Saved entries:
-- -- --
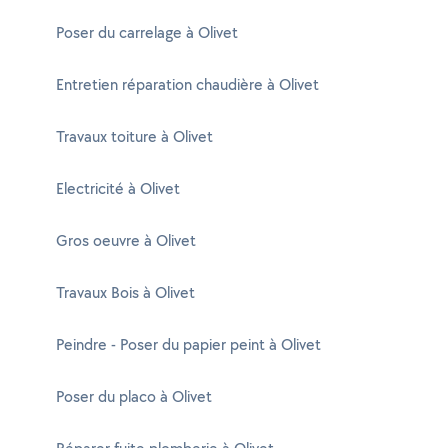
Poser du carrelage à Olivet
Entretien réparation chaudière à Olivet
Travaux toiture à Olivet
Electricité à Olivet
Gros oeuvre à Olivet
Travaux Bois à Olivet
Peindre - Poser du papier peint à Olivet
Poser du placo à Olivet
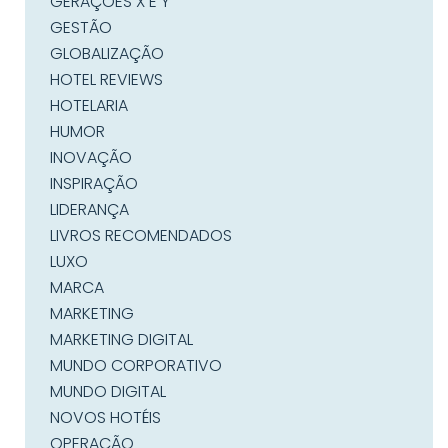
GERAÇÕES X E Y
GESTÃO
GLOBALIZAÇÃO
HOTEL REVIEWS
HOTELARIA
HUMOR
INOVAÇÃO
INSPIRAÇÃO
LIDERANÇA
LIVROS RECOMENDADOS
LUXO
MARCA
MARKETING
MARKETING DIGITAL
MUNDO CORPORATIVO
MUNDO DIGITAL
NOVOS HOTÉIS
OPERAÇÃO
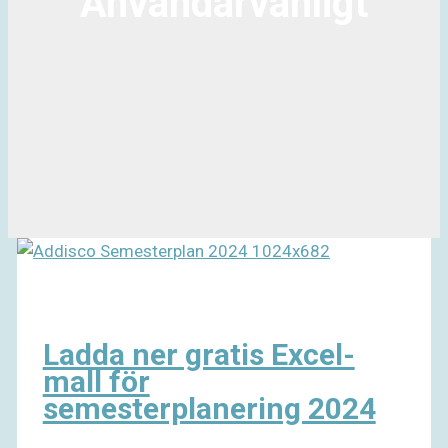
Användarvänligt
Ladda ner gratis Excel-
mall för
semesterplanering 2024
-- -- --
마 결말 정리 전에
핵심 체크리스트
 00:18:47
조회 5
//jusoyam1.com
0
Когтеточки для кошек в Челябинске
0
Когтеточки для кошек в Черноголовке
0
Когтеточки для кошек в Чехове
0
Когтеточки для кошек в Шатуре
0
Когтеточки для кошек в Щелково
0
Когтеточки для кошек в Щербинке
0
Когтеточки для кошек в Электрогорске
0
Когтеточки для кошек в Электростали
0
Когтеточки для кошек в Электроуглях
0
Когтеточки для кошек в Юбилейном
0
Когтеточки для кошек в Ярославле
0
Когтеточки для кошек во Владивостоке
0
-- -- --
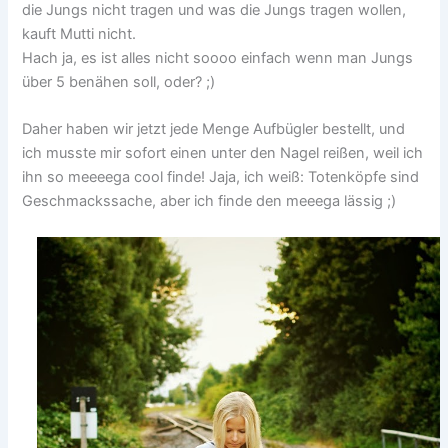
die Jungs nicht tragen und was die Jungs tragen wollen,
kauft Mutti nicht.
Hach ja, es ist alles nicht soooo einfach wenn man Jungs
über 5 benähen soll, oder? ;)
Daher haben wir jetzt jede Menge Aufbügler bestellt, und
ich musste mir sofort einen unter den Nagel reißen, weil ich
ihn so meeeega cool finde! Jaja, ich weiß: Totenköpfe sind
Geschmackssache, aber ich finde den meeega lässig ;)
-- -- --
**Exercise instructions:**
Copy only these lines from the records above, exactly: the one with "Poser du carrelage à Olivet", the one with "semesterplanering 2024", and those between. Skip the pictures.

**Answer to this task:**
Poser du carrelage à Olivet
Entretien réparation chaudière à Olivet
Travaux toiture à Olivet
Electricité à Olivet
Gros oeuvre à Olivet
Travaux Bois à Olivet
Peindre - Poser du papier peint à Olivet
Poser du placo à Olivet
GERAÇÕES X E Y
GESTÃO
GLOBALIZAÇÃO
HOTEL REVIEWS
HOTELARIA
HUMOR
INOVAÇÃO
INSPIRAÇÃO
LIDERANÇA
LIVROS RECOMENDADOS
LUXO
MARCA
MARKETING
MARKETING DIGITAL
MUNDO CORPORATIVO
MUNDO DIGITAL
NOVOS HOTÉIS
OPERAÇÃO
Användarvänligt
Ladda ner gratis Excel-
mall för
semesterplanering 2024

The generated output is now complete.